To ensure the sled is aligned, its two long sides need to be parallel. Therefore, position the sled against the rip fence and trim the opposite side. However, prior to doing so, attach the stop block to guarantee it also gets trimmed properly. Once completed, attach the adjustable fence, push handle, and toggle clamp to the sled. An L-guide will secure the jig in parallel to the fence while allowing for smooth gliding without any slack. Construct the guide by adhering a 2-inch-wide by 38-inch-long strip of 1/2-inch-thick plywood to the remaining part of the hardwood you had previously ripped. Affix the guide to the fence with the maple strip base adjacent to it. Ensure the sled moves effortlessly back and forth, and if it is too tight, add adhesive blue painter’s tape to the hardwood side of the guide before re-clamping and testing again.
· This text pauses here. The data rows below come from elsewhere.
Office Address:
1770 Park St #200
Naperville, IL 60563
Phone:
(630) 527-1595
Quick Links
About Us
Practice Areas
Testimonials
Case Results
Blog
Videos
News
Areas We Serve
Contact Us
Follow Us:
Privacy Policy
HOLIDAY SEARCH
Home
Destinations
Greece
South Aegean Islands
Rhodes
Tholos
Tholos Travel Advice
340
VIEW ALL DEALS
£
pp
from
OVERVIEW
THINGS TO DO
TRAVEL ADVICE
Two-sided tapers are the most common
When it comes to traditional furniture of various styles, there is a fundamental guideline for tapering leg faces: Those that are situated under the aprons should be tapered. This technique bestows an air of delicacy and elegance upon the furniture, while also diminishing any suggestion of it appearing off-balance. For instance, a typical rectangular table with four legs, or even more elaborate versions with a bowed or curvaceous front, will have the inner two leg faces tapered. In order to demonstrate the usage of the tool, I will proceed to cut one of these legs.
- Align the foot. Line up the layout mark with the edge of the sled and stop the block, and push the leg gently against the screw in the block.
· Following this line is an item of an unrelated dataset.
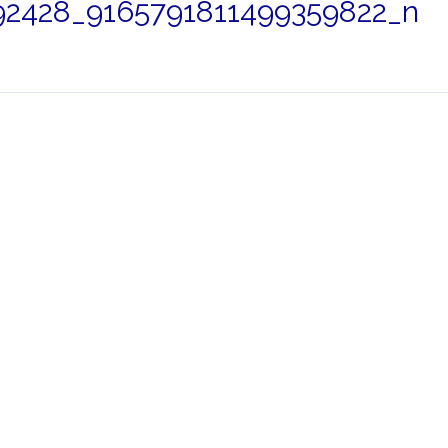
2428_9165791811499359822_n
- Align the top. You need only a small tick mark at the start of the taper. Line it up with the edge of the sled, then slide the adjustable fence against the back of the leg blank.
- Adjust the rip fence. You want the edge of the sled to be about 1⁄32 in. away from the blade. In this way, the taper is cut slightly proud to leave room for hand planing and sanding.
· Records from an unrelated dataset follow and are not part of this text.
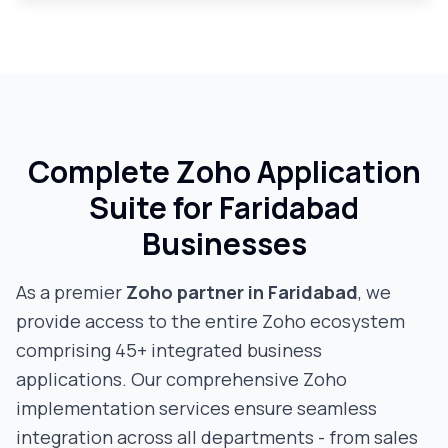
Complete Zoho Application
Suite for
Faridabad
Businesses
As a premier
Zoho partner in
Faridabad
, we
provide access to the entire Zoho ecosystem
comprising 45+ integrated business
applications. Our comprehensive Zoho
implementation services ensure seamless
integration across all departments - from sales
To start, trim any connections on the leg. This is simpler if the blank has straight sides. The benefit of this jig is its lack of need for extensive layout work. A line indicating the beginning of the taper and another at the foot’s base is all that’s required. Typically, the taper commences where the leg intersects the bottom of the apron or rail. I utilize a combination square to draw the lines on top, ensuring that only the designated sides are marked. Too many lines can lead to errors! If the taper’s finished measurement is, for example, 5⁄8 inches on the bottom, I cut a piece of the same thickness, align the blanks, and mark the bottoms with one motion of the pencil. I spin each leg by 90° and make a second mark. Finally, I use a wax crayon to emphasize the faces that require tapering.
The sled should be used with the tapered leg’s thin end positioned near to the operator. Doing so will allow for a “downhill” cut along the grain, and the blade’s motion will aid in advancing the blank onto the sled. Additionally, after the first cut, it is advisable to rotate the leg in a clockwise direction so that it is resting on a non-tapered surface during the second cut.
To place the leg onto the sled, ensure that the mark at the bottom of the foot lines up with the sled’s edge and then insert the foot into the screw tip emerging from the stop block. Next, line up the beginning of the taper with the sled’s edge and position the adjustable fence against the leg. Afterward, engage the toggle clamp. Leave some additional material for hand planing and sanding by adjusting the saw fence so that the sled’s side is about 1/32 inch away from the blade. Continue cutting while using the sled handle to move the jig while keeping your fingers away from the blade. Once done, move the jig towards the saw’s front, and release the clamp. Rotate the leg clockwise by 90 degrees and then secure it again for the second taper cut. To prevent a gap between the leg and the apron, avoid removing any wood above the taper while eliminating the saw marks. To sneak up on the line, mark the area below it using a crayon before planing up to the marked spot and stopping just before hitting the line. Finally, give the leg a light sanding for a finished look.